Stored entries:

________________________

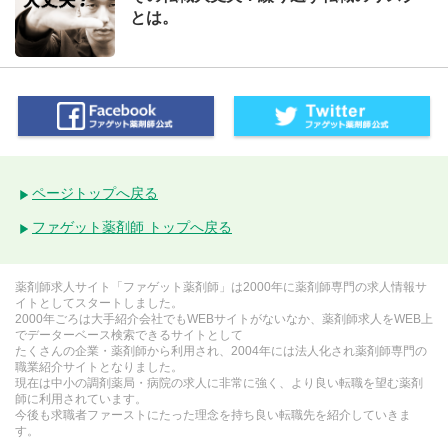
とは。
ページトップへ戻る
ファゲット薬剤師 トップへ戻る
薬剤師求人サイト「ファゲット薬剤師」は2000年に薬剤師専門の求人情報サ
イトとしてスタートしました。
2000年ごろは大手紹介会社でもWEBサイトがないなか、薬剤師求人をWEB上
でデーターベース検索できるサイトとして
たくさんの企業・薬剤師から利用され、2004年には法人化され薬剤師専門の
職業紹介サイトとなりました。
現在は中小の調剤薬局・病院の求人に非常に強く、より良い転職を望む薬剤
師に利用されています。
今後も求職者ファーストにたった理念を持ち良い転職先を紹介していきま
す。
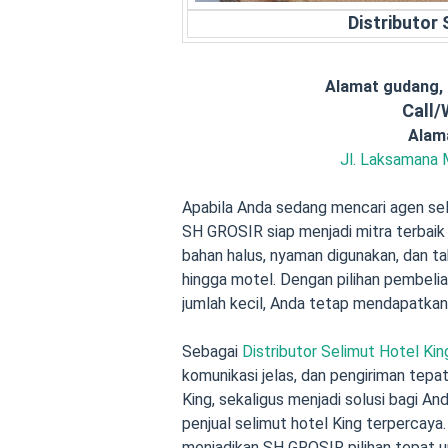
Distributor
Alamat gudang,
Call
Alam
Jl. Laksamana 
Apabila Anda sedang mencari agen sel
SH GROSIR siap menjadi mitra terbaik
bahan halus, nyaman digunakan, dan ta
hingga motel. Dengan pilihan pembelian
jumlah kecil, Anda tetap mendapatkan
Sebagai
Distributor Selimut Hotel Ki
komunikasi jelas, dan pengiriman tepa
King, sekaligus menjadi solusi bagi A
penjual selimut hotel King terpercaya
menjadikan SH GROSIR pilihan tepat 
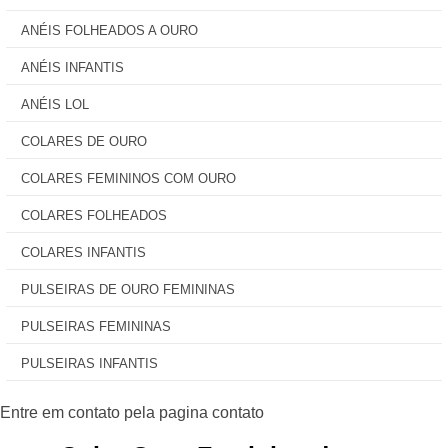
ANÉIS FOLHEADOS A OURO
ANÉIS INFANTIS
ANÉIS LOL
COLARES DE OURO
COLARES FEMININOS COM OURO
COLARES FOLHEADOS
COLARES INFANTIS
PULSEIRAS DE OURO FEMININAS
PULSEIRAS FEMININAS
PULSEIRAS INFANTIS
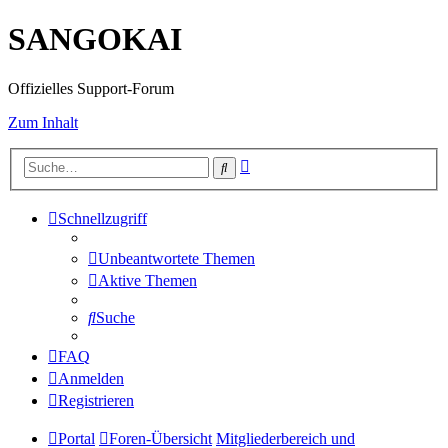
SANGOKAI
Offizielles Support-Forum
Zum Inhalt
Erweiterte
Suche
Suche
Schnellzugriff
Unbeantwortete Themen
Aktive Themen
Suche
FAQ
Anmelden
Registrieren
Portal
Foren-Übersicht
Mitgliederbereich und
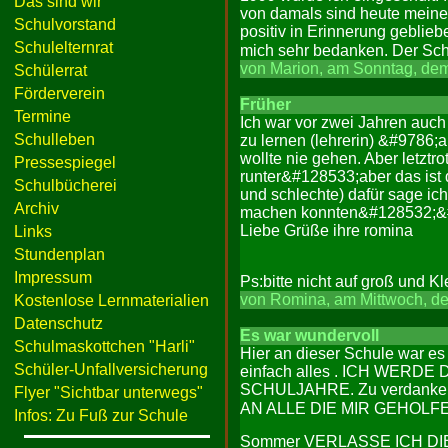
Das sind wir
von damals sind heute meine 
Schulvorstand
positiv in Erinnerung geblie
Schulelternrat
mich sehr bedanken. Der Sch
von Marion, am Sonntag, dem
Schülerrat
Förderverein
Früher
Termine
Ich war vor zwei Jahren auch 
Schulleben
zu lernen (lehrerin) &#9786;a
wollte nie gehen. Aber letzt
Pressespiegel
runter&#128533;aber das ist
Schulbücherei
und schlechte) dafür sage ic
Archiv
machen konnten&#128532;&
Liebe Grüße ihre romina
Links
Stundenplan
Impressum
Ps:bitte nicht auf groß und 
von Romina, am Mittwoch, de
Kostenlose Lernmaterialien
Datenschutz
Es war wundervoll
Schulmaskottchen "Harli"
Hier an dieser Schule war es w
Schüler-Unfallversicherung
einfach alles . ICH WER
SCHULJAHRE. Zu verdanken 
Flyer "Sichtbar unterwegs"
AN ALLE DIE MIR GEHOLFEN H
Infos: Zu Fuß zur Schule
Sommer VERLASSE ICH DI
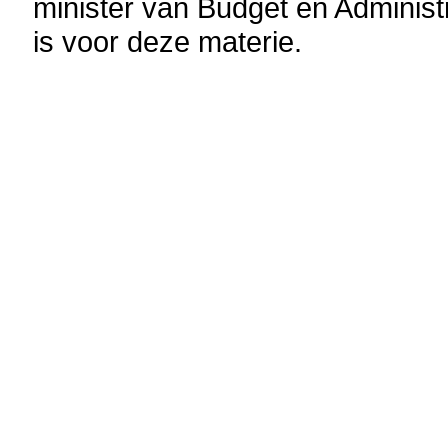
minister van Budget en Administ
is voor deze materie.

________________________

▸ Exercise goal: Starting at the line that holds "einfach alles . ICH WER", retype every line through the end of the data, both ends included. Pictures stay out of the copy.

▸ Exercise solution:
einfach alles . ICH WER
SCHULJAHRE. Zu verdanken 
Flyer "Sichtbar unterwegs"
AN ALLE DIE MIR GEHOLFEN H
Infos: Zu Fuß zur Schule
Sommer VERLASSE ICH DI
minister van Budget en Administ
is voor deze materie.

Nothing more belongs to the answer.